Dormir nos hace más inteligentes. En esta misma línea, otra función que se le atribuye al sueño tiene que ver con la plasticidad cerebral. Mientras dormimos, hay una depuración de nuestras conexiones sinápticas, que son las conexiones entre las neuronas que permiten que nuestros cerebros operen, privilegiando las realmente útiles mediante una especie de “poda” que optimiza las funciones cerebrales. Esta poda, a su vez, tendría un rol en la llamada neurogénesis, que consiste en la aparición de nuevas neuronas a partir de células precursoras. La neurogénesis es, probablemente, el área de mayor interés en investigación en neurología actualmente, debido a la epidemia de patologías neurodegenerativas, como es el caso del Alzheimer.
En estudios recientes, se le atribuye al sueño una suerte de limpieza de ciertas sustancias potencialmente nocivas y tóxicas que se acumulan en nuestros cerebros durante la actividad propia de la vigilia. Esta función la ejercerían unas células llamadas glia, que se encuentran dispuestas entre nuestras neuronas a través de un sistema glinfático de barrido. Dichas sustancias tóxicas estarían implicadas en el desarrollo de enfermedades degenerativas, dándole al sueño una segunda importancia en su prevención. Por último, el sueño ha mostrado ser clave en la regulación de nuestro sistema inmunológico. La falta de sueño, conocida como la “privación de sueño”, generaría un estado de inmunodeficiencia transitoria, favoreciendo procesos inflamatorios. Si no dormimos, nos hacemos vulnerables a las infecciones, protección crucial en los tiempos de pandemia que vivimos.

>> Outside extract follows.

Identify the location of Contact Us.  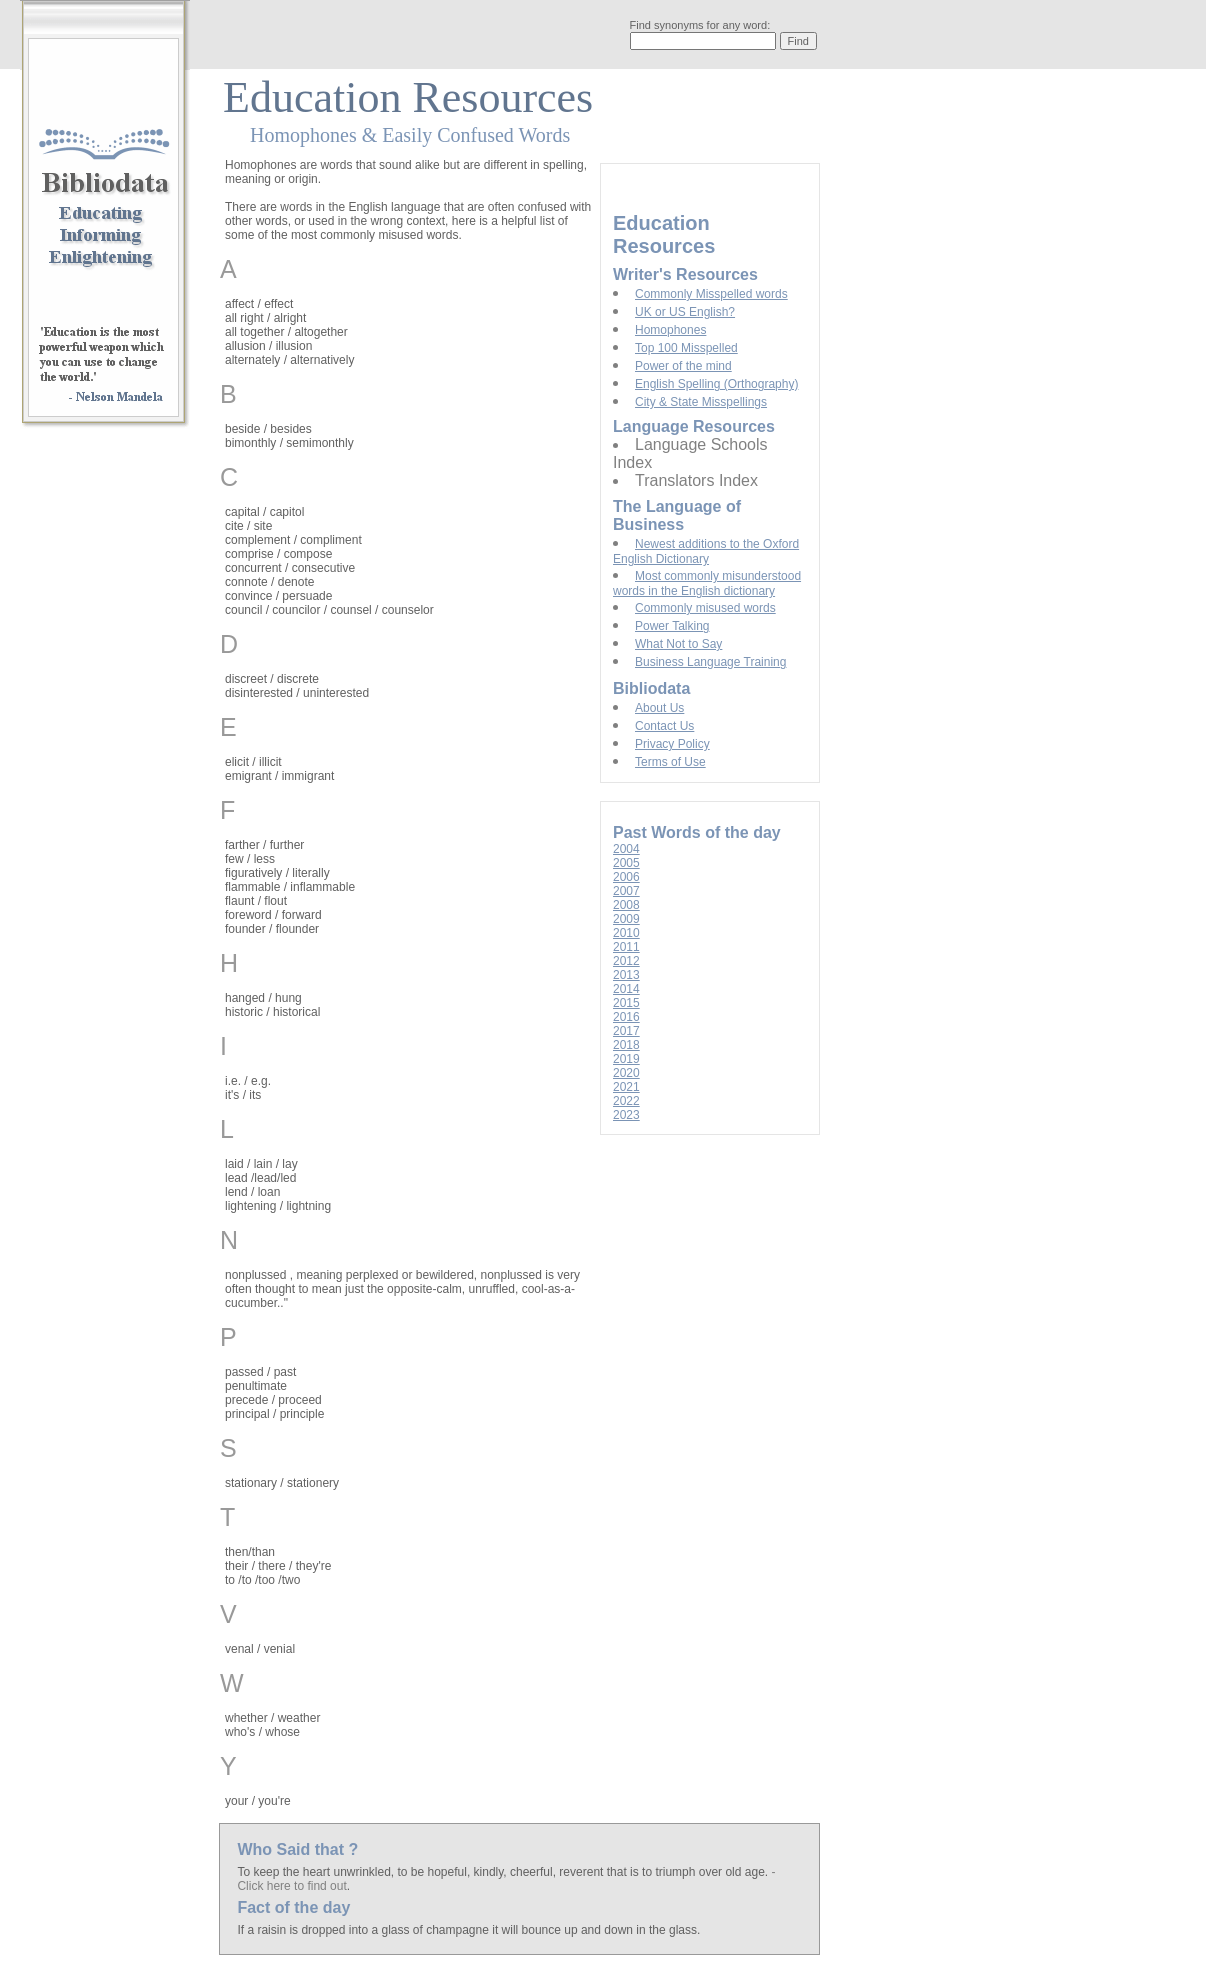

Es importante entender que dormir no es sólo descansar, sino que se trata de un proceso activo y altamente necesario para nuestras vidas y nuestra salud. La emergencia de un área de la medicina encargada de velar por el buen dormir, ha tenido un gran impacto en la calidad de vida. Personas que padecen insomnio por años, que roncan y no logran oxigenarse bien durante la noche, que presentan conductas anormales mientras duermen, disruptivas para su propio descanso y también para su entorno, son algunos ejemplos de los trastornos del sueño que tratamos los somnólogos. La recomendación, en estos casos, es siempre consultar con un especialista.
Las consecuencias negativas que veo en mis pacientes tras períodos de mal dormir, son evidentes: funcionan a media máquina en el día, andan irritables, somnolientos, cansados y deprimidos. El objetivo de “rendir más” funciona precisamente al revés. Mientras más tarde nos dormimos y más descuidamos nuestro descanso, peor nos va. Si hemos sido bendecidos con un sueño de buena calidad, reconozcamos su importancia. Y cuidémoslo. Dormir bien es la mejor inversión que podemos hacer para preservar nuestra salud.